Woman Mistaken for a Man in Lockdown Can’t Sue Jailers

MIAMI (CN) – A federal judge dismissed the claims of a Dominican woman who was mistaken for being a man at a Miami-Dade County jail, ruling the correctional officers involved are entitled to qualified immunity.

In her June 8 ruling, U.S. District Judge Cecilia Altonaga said she had to reject Fior Pichardo De Veloz’s second amended complaint because “qualified immunity protects government officials from liability for civil damages insofar as their conduct does not violate clearly established statutory or constitutional rights.”

As recounted in her complaint, on Nov. 4, 2013, Pichardo was arrested on an outstanding warrant at Miami International Airport upon her arrival from the Dominican Republic.

She says she was then booked and taken to the Turner Guilford Knight Correctional Center in Miami.

Pichardo, who was 50 years old at the time of her arrest, says she was undergoing prescribed hormone replacement therapy to deal with her menopause symptoms, and that she also suffered from high blood pressure.

According to the complaint, when Pichardo arrived to the correctional center she was subjected to a strip search during which correctional officers looked at her entire body and reproductive area.

The officer that conducted the search “did not notice anything abnormal,” the amended complaint says.

The complaint alleges that after Pichardo was evaluated at the medical unit, she was placed in a cell with other female inmates.

Fatu Kamara Harris, a nurse from the medical unit, approached Officer Audrey Morman and expressed her doubts about Pichardo being a woman due to a note in her file regarding her hormone replacement therapy, the complaint says.

Despite Pichardo having been subjected to an examination with Dr. Fredesvindo Rodriguez-Garcia, Nurse Harris still insisted that she was a male.

The complaint claims that after Harris’ insisted Pichardo was a man, Sgt. Regina Price ordered her taken to an all-male cell, and without reviewing any supporting documentation, directed another officer to change her sex in her file.

Pichardo was transferred to Metro West, an all-male facility, on November 5 where she was surrounded and harassed by about 40 male inmates, the complaint says.

“Pichardo was too afraid to use the all-male bathroom and instead urinated on herself. At some point, she asked an unknown female officer to move her out of Three Alpha Wing because she was going to go crazy,” the complaint says.

According to the complaint, Pichardo was subjected to a second strip search after her family urged an investigation as to why she had been transferred to an all-male facility.

She claims that correctional officers laughed at her and took pictures of her while she was undressed.

Following the strip search, Pichardo’s sex was confirmed and she was transferred again to an all-female unit in Turner Guilford Knight Correctional Center.

On November 6, Pichardo was released from the Miami-Dade Corrections and Rehabilitation Department’s custody to the United States Marshal Service, the complaint says.

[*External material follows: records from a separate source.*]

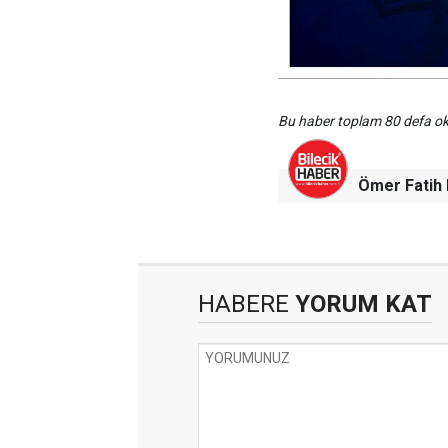
Bu haber toplam 80 defa 
Ömer Fati
HABERE
YORUM KAT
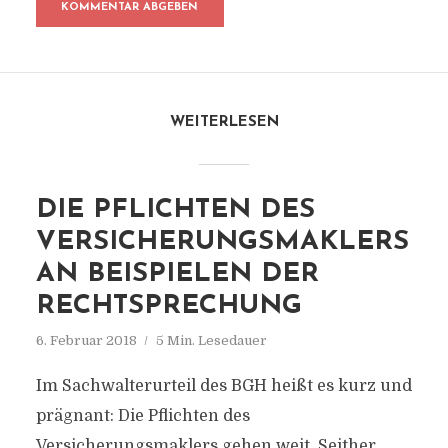
WEITERLESEN
DIE PFLICHTEN DES
VERSICHERUNGSMAKLERS
AN BEISPIELEN DER
RECHTSPRECHUNG
6. Februar 2018
5 Min. Lesedauer
Im Sachwalterurteil des BGH heißt es kurz und
prägnant: Die Pflichten des
Versicherungsmaklers gehen weit. Seither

Judge Altonaga’s order says to be entitled to the qualified immunity defense, “a government official must demonstrate he was acting within the scope of his discretionary authority when the allegedly wrongful acts occurred.”

She also explains that in order “to survive a motion to dismiss based upon qualified immunity, the plaintiff must have alleged sufficient facts to support a finding of a constitutional violation of a clearly established law.”

In her complaint, Pichardo and her husband Cesar Cristobal Veloz Tiburcio, claim that the correctional officers knew she was a female and failed to prevent her from being transferred to an all-male cell, violating her constitutional rights.

However, the order says that “plaintiffs do not provide any decisional law finding an officer liable for failing to prevent a female inmate’s placement in an all-male housing unit after medical personnel concluded the inmate was male.”

“The Court cannot conclude that defendants violated any clearly established constitutional right to intervention in failing to change Pichardo’s sex classification after they perceived medical personnel had conclusively stated Pichardo was male,” the order says.

Judge Altonaga explains that Pichardo failed to demonstrate that defendants acted with “deliberate indifference,” and also failed to show the existence of a policy or widespread practice regarding “illegal strip searches.”

She concluded that plaintiffs were not able to properly frame their claims under federal law, so the complaint needs to be dismissed in order to allow them to re-file their claims in a state court.

Juan Diasgranados, a spokesman for the Miami-Dade Corrections & Rehabilitation Department said the agency does not comment on pending litigation.